● **TASK DESCRIPTION**:
Pictures aside, every line of the listing should be given again exactly.

● **SUPPLIED MATERIAL**:
....

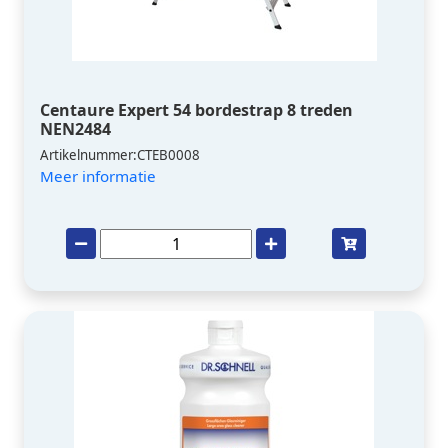
Centaure Expert 54 bordestrap 8 treden
NEN2484
Artikelnummer:CTEB0008
Meer informatie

....

● **ANSWER SECTION**:
Centaure Expert 54 bordestrap 8 treden
NEN2484
Artikelnummer:CTEB0008
Meer informatie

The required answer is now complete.